Todo módulo introduz um overhead de configuração. Se o número de módulos atingir um determinado limite, o gerenciamento de configurações consistentes vai se tornar um desafio. Por exemplo, é importante que os módulos usem dependências da mesma versão. Se você precisa atualizar um grande número de módulos apenas para resolver a versão de uma dependência, isso não só exige um esforço considerável como também abre espaço para possíveis erros. Para resolver esse problema, use uma das ferramentas do Gradle e centralize sua configuração:

  • Os catálogos de versões (link em inglês) são uma lista de tipos seguros de dependências geradas pelo Gradle durante a sincronização. Essa é uma plataforma central para declarar todas as dependências e está disponível para todos os módulos em um projeto.
  • Use plug-ins de convenção (link em inglês) para compartilhar a lógica de build entre módulos.

Expor o mínimo possível

A interface pública de um módulo precisa ser mínima e expor apenas o essencial. As informações de implementação não podem vazar. Defina o escopo de tudo para a menor extensão possível. Use o escopo de visibilidade private ou internal do Kotlin para tornar o módulo de declarações particular. Ao declarar dependências no módulo, prefira usar implementation em vez de api. Essa última expõe dependências transitivas aos consumidores do módulo. O uso da implementação pode melhorar o tempo de compilação porque reduz o número de módulos que precisam ser recriados.

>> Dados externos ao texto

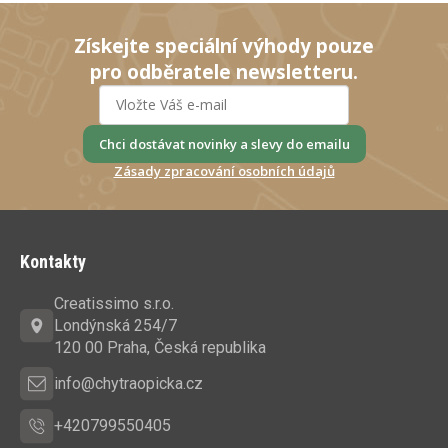
á
d
Získejte speciální výhody pouze
a
pro odběratele newsletteru.
c
í
p
r
Chci dostávat novinky a slevy do emailu
v
Zásady zpracování osobních údajů
k
y
Z
v
á
ý
Kontakty
p
p
a
i
Creatissimo s.r.o.
s
t
Londýnská 254/7
u
í
120 00 Praha, Česká republika
info@chytraopicka.cz
+420799550405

Preferir módulos Kotlin e Java

Há três tipos essenciais de módulos que podem ser usados no Android Studio:

  • Os módulos do app são um ponto de entrada para o aplicativo. Eles podem conter o código-fonte, recursos e um AndroidManifest.xml. A saída de um módulo do app é um Android App Bundle (AAB) ou um pacote de aplicativo Android (APK).
  • Os módulos de biblioteca têm o mesmo conteúdo dos módulos do app. Eles são usados por outros módulos do Android como uma dependência. A saída de um módulo de biblioteca é um ARchive do Android (AAR) estruturalmente idêntico aos módulos do app, mas compilado para um documento do AAR, que pode ser usado mais tarde por outros módulos como uma dependência. Um módulo de biblioteca permite encapsular e reutilizar a mesma lógica e recursos em vários módulos de apps.
  • As bibliotecas Kotlin e Java não contêm recursos ou arquivos de manifesto do Android.

Como os módulos do Android vêm com overhead, recomendamos dar o máximo de preferência possível ao tipo Kotlin ou Java.